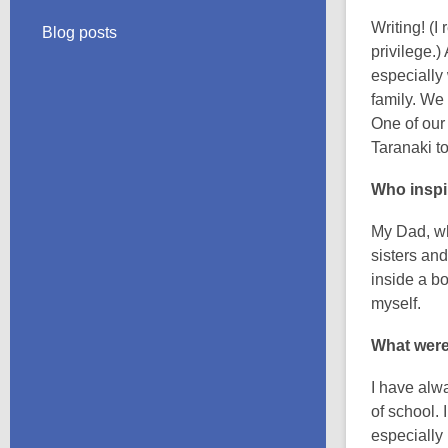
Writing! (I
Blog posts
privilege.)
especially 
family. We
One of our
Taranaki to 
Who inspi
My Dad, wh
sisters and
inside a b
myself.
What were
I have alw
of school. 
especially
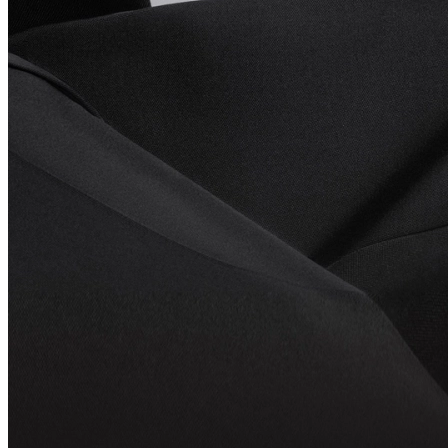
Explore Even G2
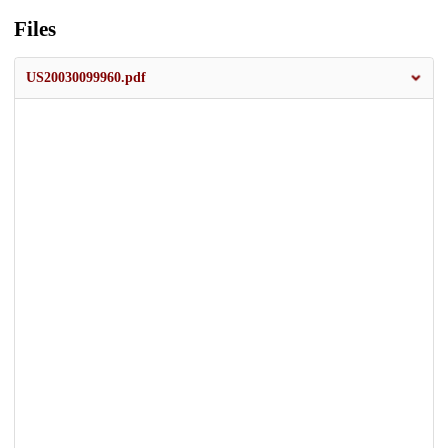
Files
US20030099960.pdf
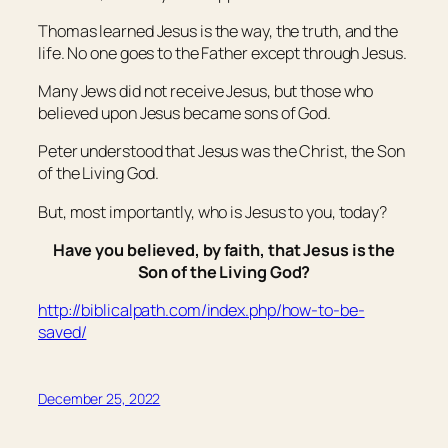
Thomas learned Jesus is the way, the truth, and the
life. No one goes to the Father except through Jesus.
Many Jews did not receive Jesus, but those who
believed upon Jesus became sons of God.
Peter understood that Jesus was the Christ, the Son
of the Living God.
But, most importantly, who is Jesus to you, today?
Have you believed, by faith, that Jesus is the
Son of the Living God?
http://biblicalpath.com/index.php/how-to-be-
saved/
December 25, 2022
...
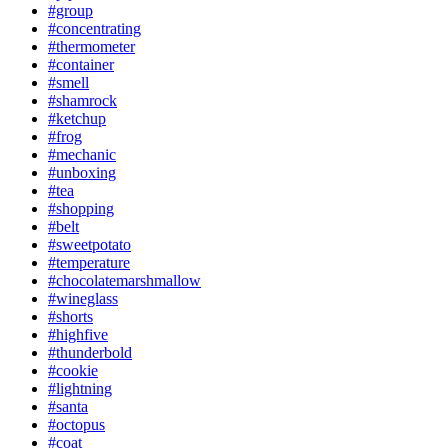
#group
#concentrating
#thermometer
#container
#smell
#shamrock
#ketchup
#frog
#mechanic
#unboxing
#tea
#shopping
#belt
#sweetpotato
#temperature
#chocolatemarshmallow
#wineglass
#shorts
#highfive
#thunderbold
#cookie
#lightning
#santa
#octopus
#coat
--
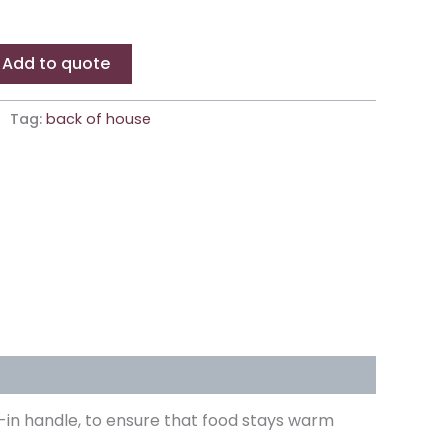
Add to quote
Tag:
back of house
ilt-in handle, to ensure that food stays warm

__About this task__
Copy out each line of the listing that holds the string "Living".

__Written answer__
of the Living God.
Son of the Living God?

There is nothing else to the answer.